▶ [What is required]:
Give back a single figure: the number of lines in the entries below that contain "salas".
Study material Block Start
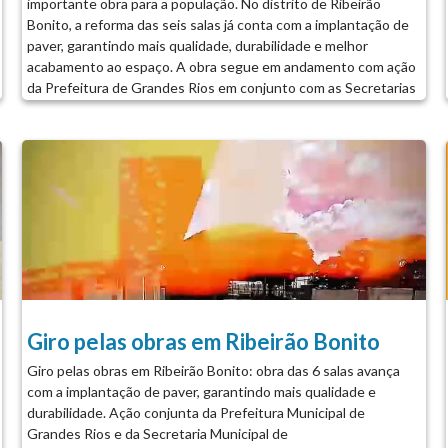
importante obra para a população. No distrito de Ribeirão
Bonito, a reforma das seis salas já conta com a implantação de
paver, garantindo mais qualidade, durabilidade e melhor
acabamento ao espaço. A obra segue em andamento com ação
da Prefeitura de Grandes Rios em conjunto com as Secretarias
de Obras e Educação, reforçando o compromisso com a
melhoria da infraestrutura e o fortalecimento da educação. É A
PREFEITURA DE GRANDES RIOS TRABALHANDO POR
VOCÊ!...
Giro pelas obras em Ribeirão Bonito
Giro pelas obras em Ribeirão Bonito: obra das 6 salas avança
com a implantação de paver, garantindo mais qualidade e
durabilidade. Ação conjunta da Prefeitura Municipal de
Grandes Rios e da Secretaria Municipal de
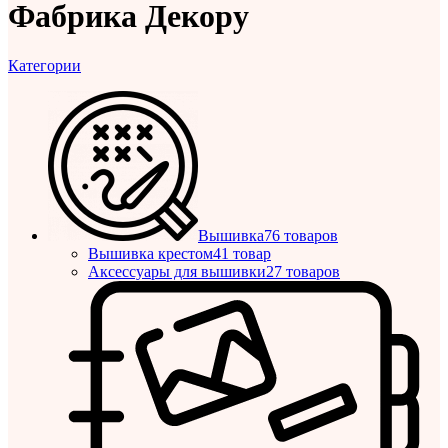
Фабрика Декору
Категории
Вышивка
76 товаров
Вышивка крестом
41 товар
Аксессуары для вышивки
27 товаров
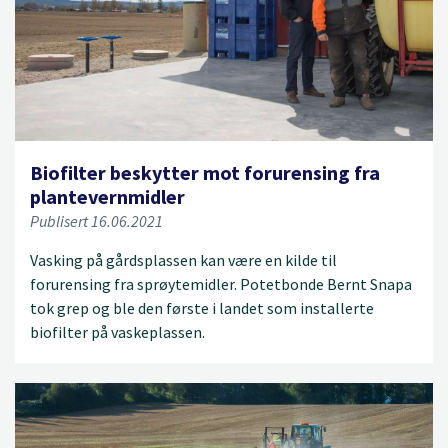
Biofilter beskytter mot forurensing fra
plantevernmidler
Publisert 16.06.2021
Vasking på gårdsplassen kan være en kilde til
forurensing fra sprøytemidler. Potetbonde Bernt Snapa
tok grep og ble den første i landet som installerte
biofilter på vaskeplassen.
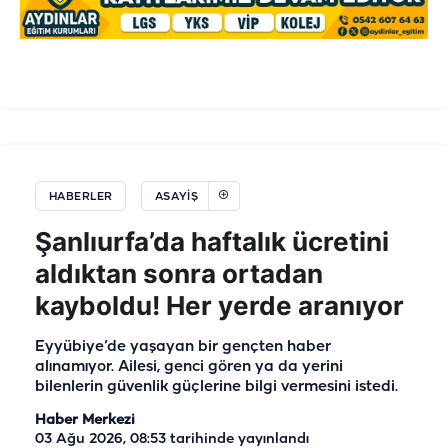
HABERLER
ASAYIŞ
Şanlıurfa’da haftalık ücretini
aldıktan sonra ortadan
kayboldu! Her yerde aranıyor
Eyyübiye’de yaşayan bir gençten haber
alınamıyor. Ailesi, genci gören ya da yerini
bilenlerin güvenlik güçlerine bilgi vermesini istedi.
Haber Merkezi
03 Ağu 2026, 08:53
tarihinde yayınlandı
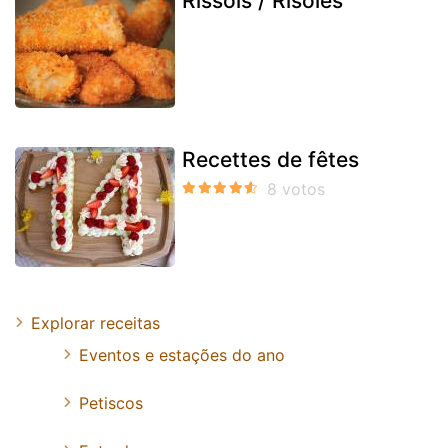
Rissóis / Risoles
Recettes de fêtes
Explorar receitas
Eventos e estações do ano
Petiscos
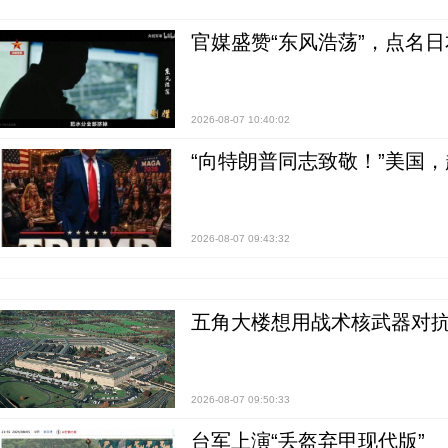
官媒盛赞“东风浩荡”，点名
2026-08-07 10:40:02
“向特朗普同志致敬！”美国
2026-08-07 09:43:32
五角大楼想用战术核武器对
2026-08-07 09:50:33
台军上演“丢盔弃甲现代版”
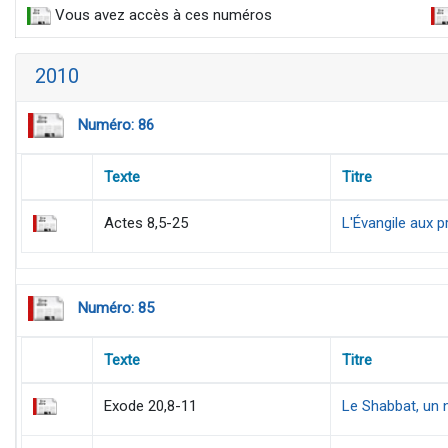
Vous avez accès à ces numéros
2010
Numéro: 86
Texte
Titre
Actes 8,5-25
L'Évangile aux p
Numéro: 85
Texte
Titre
Exode 20,8-11
Le Shabbat, un 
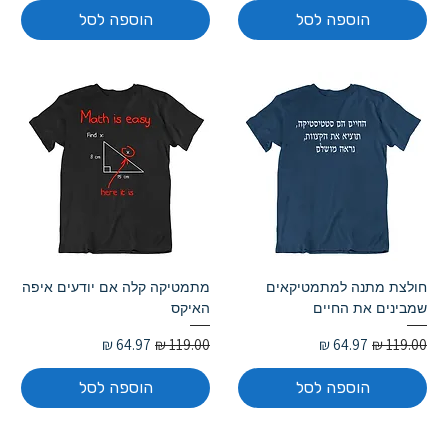
הוספה לסל
הוספה לסל
חולצת מתנה למתמטיקאים
מתמטיקה קלה אם יודעים איפה
שמבינים את החיים
האיקס
מחיר רגיל
מחיר מבצע
מחיר רגיל
מחיר מבצע
הוספה לסל
הוספה לסל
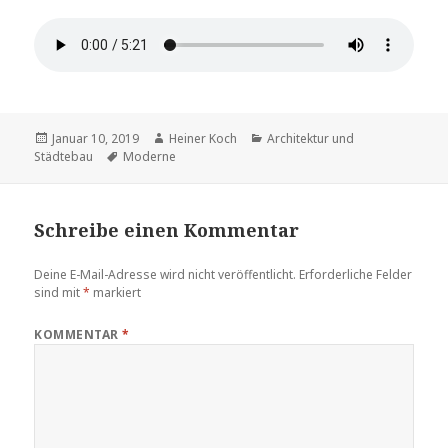
Veröffentlicht
Autor
Kategorien
Januar 10, 2019
Heiner Koch
Architektur und
am
Schlagwörter
Städtebau
Moderne
Schreibe einen Kommentar
Deine E-Mail-Adresse wird nicht veröffentlicht.
Erforderliche Felder
sind mit
*
markiert
KOMMENTAR
*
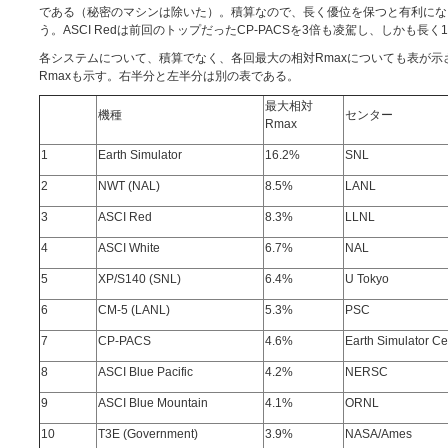
である（秘密のマシンは除いた）。積算なので、長く優位を保つと有利になる。
う。ASCI Redは前回のトップだったCP-PACSを3倍も凌駕し、しかも
各システムについて、積算でなく、各回最大の相対Rmaxについても表が
Rmaxも示す。右半分と左半分は別の表である。
最大相対
機種
センター
Rmax
1
Earth Simulator
16.2%
SNL
2
NWT (NAL)
8.5%
LANL
3
ASCI Red
8.3%
LLNL
4
ASCI White
6.7%
NAL
5
XP/S140 (SNL)
6.4%
U Tokyo
6
CM-5 (LANL)
5.3%
PSC
7
CP-PACS
4.6%
Earth Simulator Ce
8
ASCI Blue Pacific
4.2%
NERSC
9
ASCI Blue Mountain
4.1%
ORNL
10
T3E (Government)
3.9%
NASA/Ames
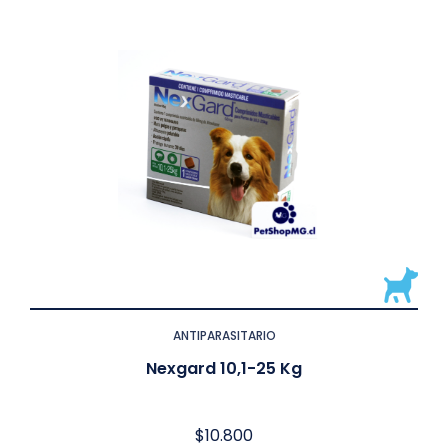
ANTIPARASITARIO
Nexgard 10,1-25 Kg
$
10.800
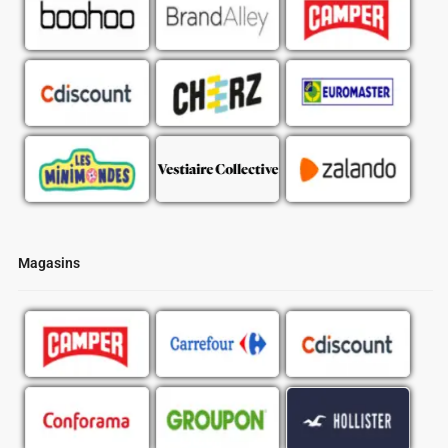
Magasins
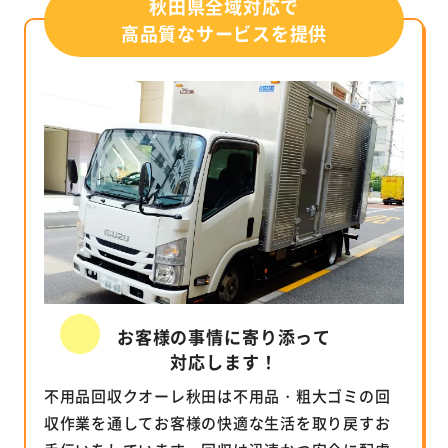
秋田県全域対応で
高品質なサービスを提供
お客様の事情に寄り添って
対応します！
不用品回収クオーレ秋田は不用品・粗大ゴミの回
収作業を通してお客様の快適な生活を取り戻すお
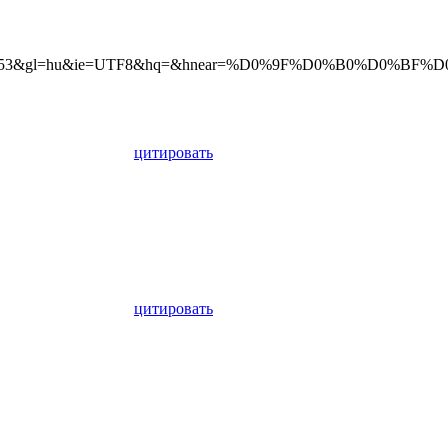
891953&gl=hu&ie=UTF8&hq=&hnear=%D0%9F%D0%B0%D0%BF%D0%B
цитировать
цитировать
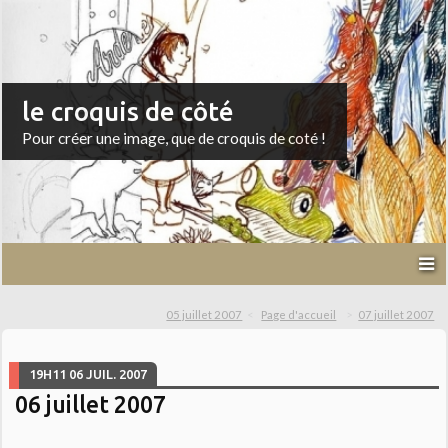
le croquis de côté
Pour créer une image, que de croquis de coté !
05 juillet 2007
Page d'accueil
07 juillet 2007
19H11
06
JUIL. 2007
06 juillet 2007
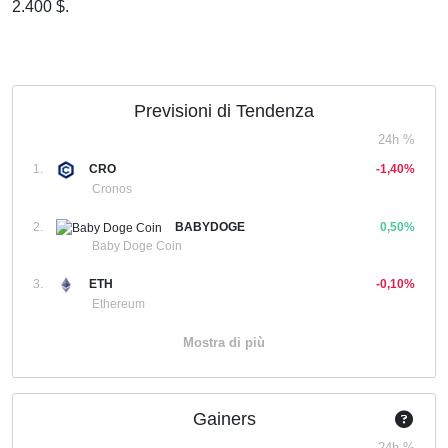
2.400 $.
Previsioni di Tendenza
24h %
1.
CRO
-1,40%
Cronos
2.
BABYDOGE
0,50%
Baby Doge Coin
3.
ETH
-0,10%
Ethereum
Mostra di più
Gainers
24h %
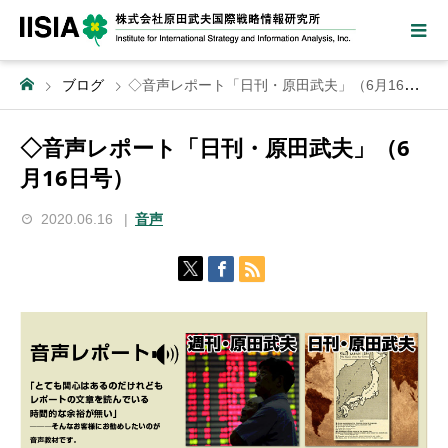
ブログ
◇音声レポート「日刊・原田武夫」（6月16日号）
◇音声レポート「日刊・原田武夫」（6
月16日号）
2020.06.16
音声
Study material Block End
▶ [Solution to the problem]:
2